A2: proxy worker-state snapshot and request-id passthrough

Honor incoming X-Request-Id so replayer metrics and proxy breakdown share a join key. Each route decision now captures session_id, the full per-worker candidate-score snapshot (ongoing/pending/num_requests /cached_blocks plus both linear and lmetric scores), the chosen score, and unix timestamps for first-token and done events. A separate _worker_state_log records one row per decision and is exposed via GET /worker_state; GET /worker_state/latest returns a live snapshot without recording it. Required by Batch 3 (session hot-spot proof) and Batch 5 (failure attribution); existing breakdown.json had no per-worker state at decision time. Co-Authored-By: Claude Opus 4.7 <noreply@anthropic.com>
2026-05-25 16:19:01 +08:00
parent d57e338366
commit fe556b5d98
2 changed files with 267 additions and 7 deletions
--- a/scripts/cache_aware_proxy.py
+++ b/scripts/cache_aware_proxy.py
@@ -107,6 +107,42 @@ def _p_offload_penalty(inst: InstanceState) -> int:
    return inst.active_p_offloads * SETTINGS.heavy_threshold


+def snapshot_workers(
+    instances: list[InstanceState],
+    token_ids: list[int] | None = None,
+    input_length: int = 0,
+) -> list[dict]:
+    """Per-worker state at route-decision time.
+
+    All routing-relevant counters plus the score each policy would
+    have produced for `input_length` if it were dispatched now. Cheap
+    enough to call on every request; B3 hot-spot analysis depends on
+    this being captured per decision.
+    """
+    snap: list[dict] = []
+    for i, inst in enumerate(instances):
+        cache_hit = inst.estimate_cache_hit(token_ids) if token_ids else 0
+        new_prefill = max(0, input_length - cache_hit)
+        snap.append({
+            "idx": i,
+            "url": inst.url,
+            "ongoing_tokens": inst.ongoing_tokens,
+            "ongoing_decode_tokens": inst.ongoing_decode_tokens,
+            "pending_prefill_tokens": inst.pending_prefill_tokens,
+            "num_requests": inst.num_requests,
+            "active_p_offloads": inst.active_p_offloads,
+            "cached_blocks": len(inst.cached_blocks),
+            "cache_hit": cache_hit,
+            "new_prefill": new_prefill,
+            "score_linear": (inst.ongoing_tokens
+                              + _p_offload_penalty(inst)

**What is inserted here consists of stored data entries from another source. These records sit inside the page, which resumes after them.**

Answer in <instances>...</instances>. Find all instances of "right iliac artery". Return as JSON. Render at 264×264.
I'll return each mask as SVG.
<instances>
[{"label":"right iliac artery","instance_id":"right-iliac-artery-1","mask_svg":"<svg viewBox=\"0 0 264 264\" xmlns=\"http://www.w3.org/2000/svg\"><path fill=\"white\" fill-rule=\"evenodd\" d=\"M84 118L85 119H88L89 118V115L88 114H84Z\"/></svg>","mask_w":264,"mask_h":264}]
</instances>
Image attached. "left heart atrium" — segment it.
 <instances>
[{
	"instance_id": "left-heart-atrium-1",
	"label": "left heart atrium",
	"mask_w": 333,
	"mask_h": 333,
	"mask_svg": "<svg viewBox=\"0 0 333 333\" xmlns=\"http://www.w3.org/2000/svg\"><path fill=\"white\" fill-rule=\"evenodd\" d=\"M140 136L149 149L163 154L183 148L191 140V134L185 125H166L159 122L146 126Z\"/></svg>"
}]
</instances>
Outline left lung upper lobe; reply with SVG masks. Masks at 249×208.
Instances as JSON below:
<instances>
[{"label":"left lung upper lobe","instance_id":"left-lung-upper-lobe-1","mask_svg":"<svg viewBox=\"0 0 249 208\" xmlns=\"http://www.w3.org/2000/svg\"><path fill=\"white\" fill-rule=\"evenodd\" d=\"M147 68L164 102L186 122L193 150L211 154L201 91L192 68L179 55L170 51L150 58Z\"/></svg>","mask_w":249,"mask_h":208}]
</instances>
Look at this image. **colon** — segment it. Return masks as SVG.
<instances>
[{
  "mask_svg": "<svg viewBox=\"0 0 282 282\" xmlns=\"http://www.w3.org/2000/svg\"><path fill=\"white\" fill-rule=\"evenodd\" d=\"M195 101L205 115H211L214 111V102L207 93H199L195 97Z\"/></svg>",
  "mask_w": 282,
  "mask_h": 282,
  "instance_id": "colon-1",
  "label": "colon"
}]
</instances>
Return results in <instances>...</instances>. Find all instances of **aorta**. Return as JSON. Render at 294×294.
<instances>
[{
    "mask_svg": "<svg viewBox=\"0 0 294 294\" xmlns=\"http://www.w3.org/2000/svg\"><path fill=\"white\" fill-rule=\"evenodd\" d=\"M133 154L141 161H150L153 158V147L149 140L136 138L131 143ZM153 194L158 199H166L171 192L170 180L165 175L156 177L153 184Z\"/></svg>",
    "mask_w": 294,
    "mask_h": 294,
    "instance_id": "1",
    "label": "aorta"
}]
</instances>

+                              - CACHE_HIT_ALPHA * cache_hit),
+            "score_lmetric": (inst.pending_prefill_tokens + new_prefill)
+                              * inst.num_requests,
+        })
+    return snap
+
+
 def pick_instance(instances: list[InstanceState], token_ids: list[int] | None,
                  session_id: str | None, input_length: int,
                  affinity: dict[str, int]) -> tuple[InstanceState, int]:
@@ -308,6 +344,7 @@ session_affinity_prefill: dict[str, int] = {}
 session_affinity = session_affinity_combined
 is_pd_sep = False
 _breakdown_log: list[dict] = []
+_worker_state_log: list[dict] = []


 async def init_prefill_bootstrap(instances: list[InstanceState], ready: asyncio.Event):
@@ -445,7 +482,8 @@ async def _handle(request: Request, api: str):
        raise HTTPException(status_code=503, detail="Service Unavailable")

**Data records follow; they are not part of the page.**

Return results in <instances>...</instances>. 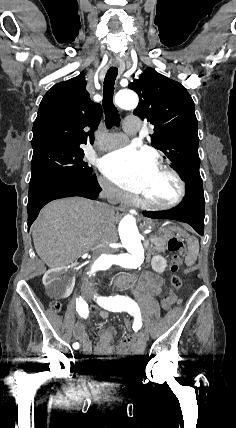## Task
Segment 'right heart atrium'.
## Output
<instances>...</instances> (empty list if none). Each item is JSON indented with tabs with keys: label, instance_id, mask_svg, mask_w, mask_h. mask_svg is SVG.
Segmentation results:
<instances>
[{
	"label": "right heart atrium",
	"instance_id": "obj_1",
	"mask_svg": "<svg viewBox=\"0 0 236 428\" xmlns=\"http://www.w3.org/2000/svg\"><path fill=\"white\" fill-rule=\"evenodd\" d=\"M97 185L103 198L113 201H123L127 198L121 190L103 177L97 178Z\"/></svg>",
	"mask_w": 236,
	"mask_h": 428
}]
</instances>
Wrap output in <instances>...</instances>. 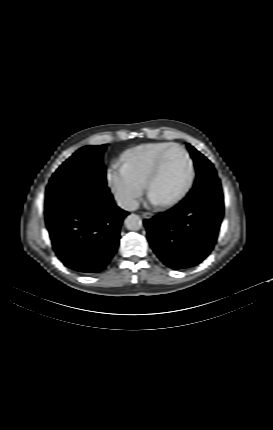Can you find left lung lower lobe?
Returning a JSON list of instances; mask_svg holds the SVG:
<instances>
[{"label":"left lung lower lobe","mask_w":273,"mask_h":430,"mask_svg":"<svg viewBox=\"0 0 273 430\" xmlns=\"http://www.w3.org/2000/svg\"><path fill=\"white\" fill-rule=\"evenodd\" d=\"M224 214L220 180L207 176L177 206L144 220L153 250L168 267L180 270L202 262L212 251Z\"/></svg>","instance_id":"obj_1"}]
</instances>
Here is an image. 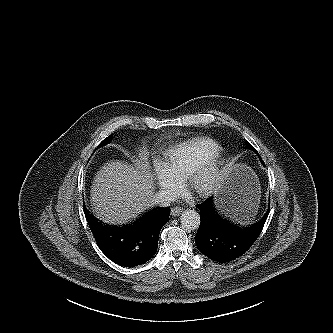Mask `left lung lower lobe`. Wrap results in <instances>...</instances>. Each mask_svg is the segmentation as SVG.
<instances>
[{
  "label": "left lung lower lobe",
  "instance_id": "1",
  "mask_svg": "<svg viewBox=\"0 0 333 333\" xmlns=\"http://www.w3.org/2000/svg\"><path fill=\"white\" fill-rule=\"evenodd\" d=\"M200 226L195 236L198 250L209 259L227 263L243 255L259 237L267 216L252 226H242L225 218L215 207L213 197L196 206Z\"/></svg>",
  "mask_w": 333,
  "mask_h": 333
}]
</instances>
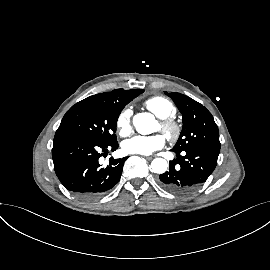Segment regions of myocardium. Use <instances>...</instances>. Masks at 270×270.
Returning <instances> with one entry per match:
<instances>
[{
	"mask_svg": "<svg viewBox=\"0 0 270 270\" xmlns=\"http://www.w3.org/2000/svg\"><path fill=\"white\" fill-rule=\"evenodd\" d=\"M160 130L171 142H176L182 133L181 125L172 117L161 119L159 122Z\"/></svg>",
	"mask_w": 270,
	"mask_h": 270,
	"instance_id": "myocardium-1",
	"label": "myocardium"
}]
</instances>
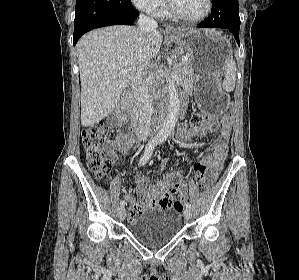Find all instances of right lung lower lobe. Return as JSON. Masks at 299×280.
<instances>
[{"instance_id": "1", "label": "right lung lower lobe", "mask_w": 299, "mask_h": 280, "mask_svg": "<svg viewBox=\"0 0 299 280\" xmlns=\"http://www.w3.org/2000/svg\"><path fill=\"white\" fill-rule=\"evenodd\" d=\"M138 11L130 0H76L74 46L86 32L108 25H132Z\"/></svg>"}]
</instances>
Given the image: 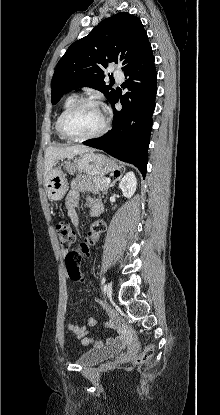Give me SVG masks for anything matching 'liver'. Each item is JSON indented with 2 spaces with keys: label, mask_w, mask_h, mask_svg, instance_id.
<instances>
[{
  "label": "liver",
  "mask_w": 220,
  "mask_h": 415,
  "mask_svg": "<svg viewBox=\"0 0 220 415\" xmlns=\"http://www.w3.org/2000/svg\"><path fill=\"white\" fill-rule=\"evenodd\" d=\"M94 151L92 148L84 146V145H75L69 147H56L50 146L46 149L45 152V168H44V179L46 181V177L48 173L52 170L55 162L58 159L70 158L78 154H83L86 152Z\"/></svg>",
  "instance_id": "1"
}]
</instances>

    req_data = await request.json()
-    request_id = str(uuid.uuid4())
+    incoming_rid = request.headers.get("X-Request-Id")

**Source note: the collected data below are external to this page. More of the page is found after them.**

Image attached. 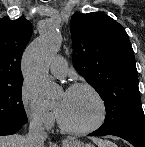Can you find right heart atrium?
Segmentation results:
<instances>
[{
  "label": "right heart atrium",
  "mask_w": 145,
  "mask_h": 147,
  "mask_svg": "<svg viewBox=\"0 0 145 147\" xmlns=\"http://www.w3.org/2000/svg\"><path fill=\"white\" fill-rule=\"evenodd\" d=\"M20 105L31 124L43 129H50L54 125L56 119L54 111L41 104L26 83L21 86Z\"/></svg>",
  "instance_id": "1"
}]
</instances>
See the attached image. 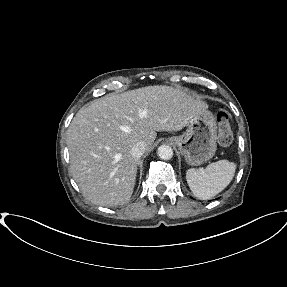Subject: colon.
I'll list each match as a JSON object with an SVG mask.
<instances>
[{
    "label": "colon",
    "mask_w": 287,
    "mask_h": 287,
    "mask_svg": "<svg viewBox=\"0 0 287 287\" xmlns=\"http://www.w3.org/2000/svg\"><path fill=\"white\" fill-rule=\"evenodd\" d=\"M218 122V142L223 148H230L234 142V134L229 116L225 112H219Z\"/></svg>",
    "instance_id": "obj_1"
}]
</instances>
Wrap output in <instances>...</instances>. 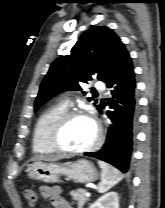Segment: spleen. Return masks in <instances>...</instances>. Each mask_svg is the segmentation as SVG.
I'll return each instance as SVG.
<instances>
[{
  "label": "spleen",
  "mask_w": 165,
  "mask_h": 208,
  "mask_svg": "<svg viewBox=\"0 0 165 208\" xmlns=\"http://www.w3.org/2000/svg\"><path fill=\"white\" fill-rule=\"evenodd\" d=\"M102 169L101 182L98 184V192L104 193L122 180V174L113 166L103 162H98Z\"/></svg>",
  "instance_id": "obj_1"
}]
</instances>
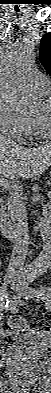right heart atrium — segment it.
Here are the masks:
<instances>
[{"mask_svg": "<svg viewBox=\"0 0 51 393\" xmlns=\"http://www.w3.org/2000/svg\"><path fill=\"white\" fill-rule=\"evenodd\" d=\"M27 122L28 118L18 113L6 99H0V130L2 133L14 138H24L28 133Z\"/></svg>", "mask_w": 51, "mask_h": 393, "instance_id": "obj_1", "label": "right heart atrium"}]
</instances>
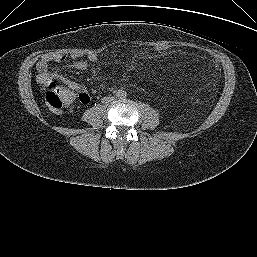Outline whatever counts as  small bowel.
<instances>
[{
  "label": "small bowel",
  "instance_id": "c3829d8e",
  "mask_svg": "<svg viewBox=\"0 0 257 257\" xmlns=\"http://www.w3.org/2000/svg\"><path fill=\"white\" fill-rule=\"evenodd\" d=\"M67 56L63 53H47L44 54L37 63V82L41 85H47L48 83L57 80L68 88L83 95L86 98L84 103L89 102L90 97L85 87L74 80H71L61 74L63 71L69 70H86L89 66L96 61L97 56L95 54H89L85 59H78V56H73V60L67 62Z\"/></svg>",
  "mask_w": 257,
  "mask_h": 257
}]
</instances>
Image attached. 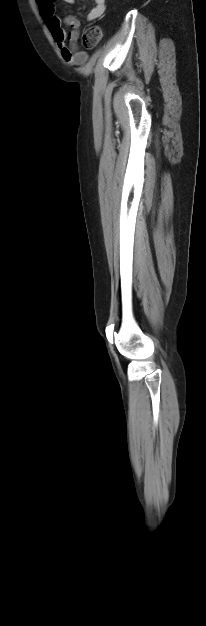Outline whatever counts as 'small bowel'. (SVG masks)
<instances>
[{"mask_svg": "<svg viewBox=\"0 0 206 626\" xmlns=\"http://www.w3.org/2000/svg\"><path fill=\"white\" fill-rule=\"evenodd\" d=\"M68 4L75 3L76 0H63ZM95 5L87 15V20L100 19L106 10V0H94ZM40 12L46 25L59 48L64 61L70 65H83L88 59L87 52L78 49L76 41L78 38L79 20L68 15L61 20L55 13L54 0H38ZM64 25L71 28L67 32Z\"/></svg>", "mask_w": 206, "mask_h": 626, "instance_id": "c3829d8e", "label": "small bowel"}]
</instances>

+    request_id = incoming_rid or str(uuid.uuid4())
    prompt = req_data.get("prompt")
    token_ids = prompt if isinstance(prompt, list) else None
    input_length = len(token_ids) if token_ids else 0
@@ -490,6 +528,7 @@ async def _handle_local_request(api, req_data, headers, token_ids, input_length,
                                chosen.pending_prefill_tokens -= estimated_new
                                chosen.ongoing_decode_tokens += input_length
                                breakdown["t_first_token"] = _time.monotonic()
+                                breakdown["t_first_token_unix"] = _time.time()
                                prefill_done = True
                            yield chunk
                    chosen.record_prefix(
@@ -507,6 +546,7 @@ async def _handle_local_request(api, req_data, headers, token_ids, input_length,
            chosen.ongoing_tokens -= input_length
            chosen.num_requests -= 1
            breakdown["t_done"] = _time.monotonic()
+            breakdown["t_done_unix"] = _time.time()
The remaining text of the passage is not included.